Dr Upreti maintains lack of nutrition and the way foods are consumed are responsible for a large majority of the births of malnourished babies. She says the increase in non-communicable disease recently is also linked to the consumption of low-nutrition food. “This will take us nowhere and these are serious issues,” Dr Upreti says. “But we are yet to address it adequately. This can be done only through public awareness campaigns.”

Nutritional guidelines
Nepal’s nutritional guidelines are determined on the basis of the Dietary Guidelines prepared by the Indian Council for Medical Research, which specifies the amount that need to be consumed for a health diet. Hence, for our country it is believed that a food item should have 55 to 65 percent of carbohydrate, 15 to 20 percent of protein and fats around 20 to 35 percent.
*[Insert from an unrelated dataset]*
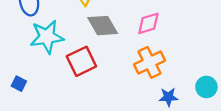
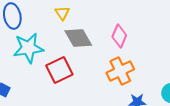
pink diamond: (148, 23) -> (119, 36), turned -50

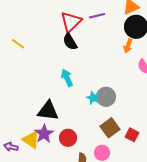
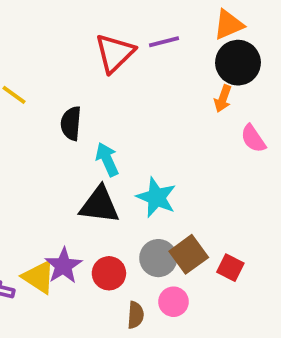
black semicircle: (70, 42) -> (71, 123), moved, turned 36
gray circle: (106, 97) -> (158, 258), moved
cyan star: (93, 98) -> (156, 197), size x1.5
black triangle: (48, 111) -> (99, 205), moved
When it comes to saturated fat products, including cheese and ice-cream, the consumption should be around 7 percent.

Experts say the tendency of not having breakfast routinely is harmful for health, which affects the metabolism process when one consumes heavy diet directly during the lunch hour. According to the guideline, meat contains all proteins needed for the body, which for vegetarians can be found only while consuming cereals along with milk. “However, one should avoid visible fat portion of meat and the skin,” says Pradhan.